Ever since she can remember, 18-year-old Gisela Winry has wanted to dance. Her strict father sees dancing as the path to immorality, licentiousness and debauchery. Devastated at his wrath after she secretly auditions and wins the title harvest queen of Ylvaton, Gisela turns to her best friend, Hilarion, who proposes a path she cannot take. With their friendship broken, Hilarion retreats to the solace of the forest where he lets his hatred and jealousy fester.

Meanwhile, Gisela meets Vincent, a young nobleman seeking to escape his dead brother’s shadow. Will Gisela be able to uphold her family honour and get to do the one thing she’s always been passionate about? Will Vincent’s chance encounter with the lovely harvest queen from a tiny village become more meaningful than earning his father’s approval?
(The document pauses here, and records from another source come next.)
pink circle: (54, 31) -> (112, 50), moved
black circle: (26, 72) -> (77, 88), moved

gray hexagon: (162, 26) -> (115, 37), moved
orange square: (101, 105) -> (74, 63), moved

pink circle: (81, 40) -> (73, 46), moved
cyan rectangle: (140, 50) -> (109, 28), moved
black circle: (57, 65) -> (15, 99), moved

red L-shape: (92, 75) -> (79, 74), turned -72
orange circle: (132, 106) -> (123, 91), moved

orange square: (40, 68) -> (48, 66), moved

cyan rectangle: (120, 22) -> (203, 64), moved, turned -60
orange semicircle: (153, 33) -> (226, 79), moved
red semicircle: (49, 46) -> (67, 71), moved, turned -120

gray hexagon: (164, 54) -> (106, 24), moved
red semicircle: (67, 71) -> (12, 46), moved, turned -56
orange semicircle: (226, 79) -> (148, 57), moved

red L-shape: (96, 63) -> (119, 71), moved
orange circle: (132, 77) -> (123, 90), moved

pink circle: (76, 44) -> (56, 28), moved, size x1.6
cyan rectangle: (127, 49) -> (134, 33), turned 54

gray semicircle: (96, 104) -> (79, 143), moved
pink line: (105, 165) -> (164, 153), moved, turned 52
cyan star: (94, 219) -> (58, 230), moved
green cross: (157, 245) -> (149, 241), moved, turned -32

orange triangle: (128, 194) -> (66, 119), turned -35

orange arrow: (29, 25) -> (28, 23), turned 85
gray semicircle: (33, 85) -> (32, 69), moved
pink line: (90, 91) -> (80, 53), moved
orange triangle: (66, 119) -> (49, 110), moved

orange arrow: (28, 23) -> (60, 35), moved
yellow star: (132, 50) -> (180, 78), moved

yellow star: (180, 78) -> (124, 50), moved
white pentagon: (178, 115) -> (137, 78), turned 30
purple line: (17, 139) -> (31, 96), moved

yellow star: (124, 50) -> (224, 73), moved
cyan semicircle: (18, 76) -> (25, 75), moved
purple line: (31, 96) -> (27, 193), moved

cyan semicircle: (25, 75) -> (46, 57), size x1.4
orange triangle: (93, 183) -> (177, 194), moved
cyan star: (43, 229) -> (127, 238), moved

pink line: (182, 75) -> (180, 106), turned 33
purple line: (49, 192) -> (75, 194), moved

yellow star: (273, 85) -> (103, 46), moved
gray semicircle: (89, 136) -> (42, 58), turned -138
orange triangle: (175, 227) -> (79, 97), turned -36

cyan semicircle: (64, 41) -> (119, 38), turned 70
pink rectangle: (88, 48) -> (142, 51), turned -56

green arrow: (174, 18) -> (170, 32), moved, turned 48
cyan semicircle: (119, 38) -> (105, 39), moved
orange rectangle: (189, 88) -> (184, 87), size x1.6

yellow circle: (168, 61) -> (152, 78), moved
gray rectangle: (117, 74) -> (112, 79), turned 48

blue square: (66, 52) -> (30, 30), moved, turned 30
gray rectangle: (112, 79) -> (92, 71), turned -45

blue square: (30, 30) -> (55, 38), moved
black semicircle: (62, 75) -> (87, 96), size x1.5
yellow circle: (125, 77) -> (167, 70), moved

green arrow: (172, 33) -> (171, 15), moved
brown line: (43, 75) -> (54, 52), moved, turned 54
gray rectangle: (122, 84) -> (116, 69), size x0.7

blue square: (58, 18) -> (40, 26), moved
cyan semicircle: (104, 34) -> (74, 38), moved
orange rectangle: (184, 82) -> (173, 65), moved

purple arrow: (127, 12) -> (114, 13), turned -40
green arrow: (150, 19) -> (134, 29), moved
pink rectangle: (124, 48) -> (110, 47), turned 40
And will Hilarion fight for the love of his life or give in to the darkness within him.

Immerse yourself in the life of the common people of Vendale in this prequel to the Siblings’ Tale. Gisela’s Passion is the retelling of a lesser-known Slavic folk tale which is better known in its incarnation as a French ballet.

Romances in any form are usually not my go-to reads, but Giselle (the folktale and ballet) is a tragedy above all else. I’m glad that I gave it a shot!

Gisela loves to dance and is otherworldly in her talent. All she wants is to be the harvest queen at the festival, to have one chance to do something of her own before settling into domestic life.  Her father has a hatred of debauchery though and is more concerned about choosing her husband and having the vineyard tended.  Women were property in that era and not much more.

The writing felt like a stage play at times. It is vividly descriptive of the sun and sights and scenery, as well as people’s actions.  I am sure this was intentional and very well done.  Other than one (pretty cringey) sex scene the book is clean and pretty straightforward.

If you have read the Elisabeth and Edvard books and read this as a prequel, the ending makes sense I think.  I hadn’t read them and found myself confused at the sudden mention of elves, mages and magic at all at the end of the book.  I knew there were spirits involved but the magic hadn’t been mentioned prior to the ending and it came as a shock.

At the end I wish Gisela would have quit making excuses for the men, even in the old world I think women deserved a LOT better.  This is a gorgeous retelling of the ballet / folk tale.  Whether you like romance, tragedy, theatre or ghosts, I would recommend this to pretty much anyone.